With links and attachments, emails can be absolutely anything.

And we send 107,000,000,000 of them a year.

But are they the best at everything? It’s quickly seeming like a no.

It seems insane that email might become redundant. And maybe we will replace it in parts.

Email has it’s limits and it’s drawbacks.

Spam is a problem. I hate keeping track of people’s changing emails. Both those problems are solved in Facebook’s message system. Some universities don’t give their new students email addresses. They get a social media account.

I don’t have to update my Facebook address book when someone changes work. It’s constantly updated for me. In a way, Sean Parker’s failed dream of Plaxo has come true.

Think about it. Before Facebook, there was still a chance you could lose track of someone. If you don’t have their email address, then what?

Spam is less of a problem on Facebook too. A Spam Robot can’t trawl the net for your Facebook inbox and send you a message. Those message are protected.

Ok, yes, there’s limits. No attachments. And maybe you want the odd unsolicited message. And more.

Let’s get to those.

Why else do people use email?

I subscribe to things. Band newsletters, site updates etc. And Twitter is just far better for that. And more instant. Most mailing list send outs have a link to read them online. And they will never go to spam if I just follow the headlines from Twitter.

No attachments? Plenty of sites to store files. As we head into an era of could computing, why send me that mp3? Why not just share it with me on my the cloud? Who needs downloads?

The irony, of course, is that most of these services take an email to sign up to. Facebook’s Connect service is a big challenge to that. Some sites like Rootmusic allow you sign in from your Facebook account – no email required EVER.

Emails are easier to store, and easier to file. But not THAT easy. I’ve been dragging certain emails around for years. And have lost many more. My gmail account, almost a decade old, is unsearchable, full of crap.

The fact it’s supposed to be everything is one of it’s problems. Useless notifications about some WordPress setting are mixed in with important receipts. Newsletters mixed with work figures. Personal emails mixed with links to jokes.

Everyone has thousands of emails under their belt. Thousands is probably cutting it short by a long way. Millions is more like it. Being a desk jockey, my whole job is just pushing emails around. Is this really the best way to communicate?

Google Wave is considered now a failure, but I thought it was interesting. The Google team obviously thought about what was wrong with emails tried to address them. Instead of twenty mails back and forth about one thing, it all sits in one “conversation”. It wasn’t perfect, but they tried to address the way people loop in others or exclude people as email trails grow and grow.

It might sound like a small issue but all that crap you get at the top when you reply to an email – the “to” and “from” stuff. Useless. Sometimes I have something to send but cannot be fucked coming up with a subject title all the time.

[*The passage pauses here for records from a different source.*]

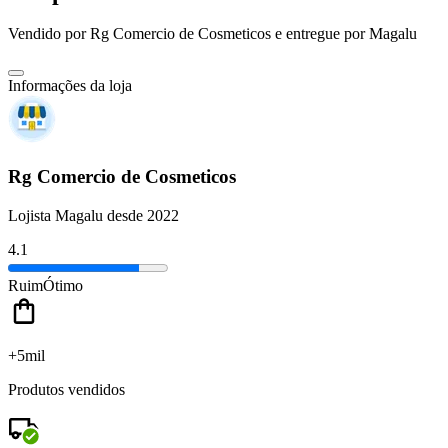
Vendido por
Rg Comercio de Cosmeticos
e entregue por
Magalu
Informações da loja
Rg Comercio de Cosmeticos
Lojista Magalu desde 2022
4.1
Ruim
Ótimo
+5mil
Produtos vendidos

Email has not really developed the way just about everything else online has. I can’t embed videos. File sizes are still a problem.It is a formatting nightmare all around. And they aren’t as instant as they first seemed. God knows how many times I’ve asked someone if they have my email yet.

Spam and security are still issues. I still have to manually allow graphics in my emails in most cases. Most identity fraud and hack jobs use email as their way in. Yet we still hang on to email as our main means of communicating with eachother.

It’s one of the nice things about technology. If what you have isn’t perfect, and not improving, then someone somewhere is quietly reinventing it.

And email is far from perfect, and definitely not improving.

A few years ago, friends of mine started to abandon the landline. It was a bit risky, but they felt like they never used it. They will learn to live without it.

Maybe that day is coming for email. Not soon, but it’s coming.

It’s an interesting experiment to think about. Can a person survive without an email address these days? And if not, are we getting closer to the point where that can be true?

It’s obviously unfeasible right now. But not so impossible as we once thought.